2023.04.06 調査・統計
22年度鞄・袋物市場、7.2%増の1兆1348億円の見込…SDGsの意識向上で
(株)矢野経済研究所が5日発表した『鞄・袋物市場に関する調査(2023年)』の結果によると、22年度の市場規模は前年度比7.2%増の1兆1348億円を見込み、22年度以降はコロナ後を見据え、環境、SGDs、サステナブル向上を意識した対応が求められるとした。

抗菌・抗ウイルスなどウィズコロナの商品開発が活発化
調査は2022年12月~2023年2月。鞄・袋物および服装用ベルト業界に携わるメーカー、卸、小売業、周辺関連事業者、輸出入事業者、関連団体などを対象とした。市場の範囲は、鞄が主に男性仕様の大型のもの、袋物は主に女性仕様のハンドバッグや小物入れ。ビジネス鞄や旅行用鞄、ハンドバッグなどに加え、財布・革小物類やベルトを含む。旅行鞄の市場規模は、国内メーカー・卸、海外ブランドの推定売上割合から算出した。
それによると、21年度の国内鞄・袋物小売市場規模は、前年度比11.7%増の1兆589億円となった。抗菌・抗ウイルス機能を搭載したスーツケースなど、新たな商品開発が活発化。百貨店の店頭販売の回復や外商強化による復調や、各社のデジタルシフトによる活性化、財布やスクールリュックが市場を牽引したことなどにより、プラスで推移した。
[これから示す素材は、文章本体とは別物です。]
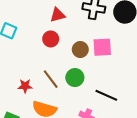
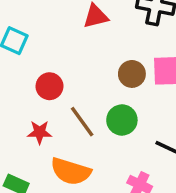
red circle: (51, 39) -> (49, 86), moved

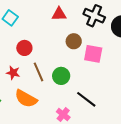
brown circle: (132, 74) -> (74, 41), moved

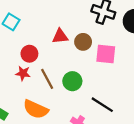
red triangle: (59, 14) -> (60, 36), moved
red star: (13, 73) -> (23, 73), moved

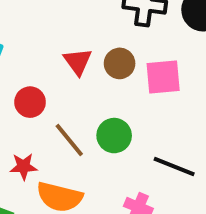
red triangle: (60, 36) -> (78, 62), turned -49
red star: (23, 73) -> (23, 166), moved

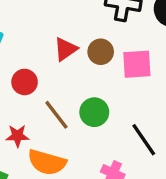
red triangle: (78, 62) -> (66, 49), turned 30
black line: (174, 167) -> (144, 140), turned 32

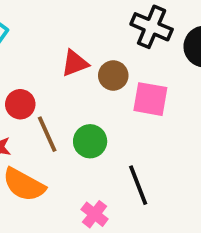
red circle: (25, 82) -> (20, 104), moved

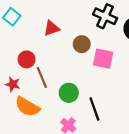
red triangle: (75, 63) -> (52, 28), moved
green circle: (90, 141) -> (69, 93), moved

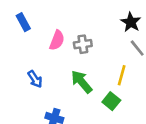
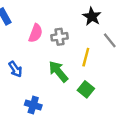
black star: (131, 22) -> (92, 16), moved
yellow line: (122, 75) -> (86, 57), moved

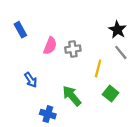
black star: (92, 16) -> (117, 30), moved
green arrow: (58, 71) -> (72, 96), moved
green square: (86, 89) -> (111, 94), moved

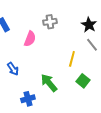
gray cross: (73, 49) -> (50, 22), moved
blue cross: (48, 114) -> (28, 99), turned -32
21年度の「旅行鞄」の国内小売市場規模は前年度比7.6%減の1090億円。コロナ禍で旅行需要の消失自体が大幅減の要因に直結した。ウィズコロナの商品開発が進み、小旅行向けの小型化・軽量化に加え、衛生意識に対応した抗菌・抗ウイルス機能を搭載したスーツケースは標準機能になりつつある。
素材の技術開発が進み、薄型形状で容量も維持する鞄が商品化されるようになり、新たな需要が生まれている。今後はアフターコロナによる国内外の旅行需要の増加に伴い、旅行鞄市場も右肩上がりで推移していくことが期待される。
アフターコロナへの対応で「環境・SDGs・サステナブル」に注目
22年度の国内鞄・袋物小売市場規模は前年度比7.2%増の1兆1348億円を見込み、23年度は同5.0%増の1兆1921億円と予測した。アフターコロナへの対応が鍵となり、とくに環境、SDGs、サステナブルへの配慮が挙げられる。
鞄・袋物でも環境への負荷を最小限にしつつ投資資源を最小化していく、循環型経済の構築とサステナブル向上を意識した活動が求められている。サステナブルに対応した商品開発が進み、新たなマーケットが創出されることで、市場規模はプラス成長と予測する。
近年は、フリーマーケットアプリなどの普及が加速したことでリユース(中古)市場の形成が進み、消費者は中古品に対する抵抗感を感じにくくなっている。また、リユース(中古)市場が形成されることで、新品購入時も再販相場(リセールバリュー)を意識した買い方に変化しており、より活発な売買が行われることで今後も高い成長が見込まれる。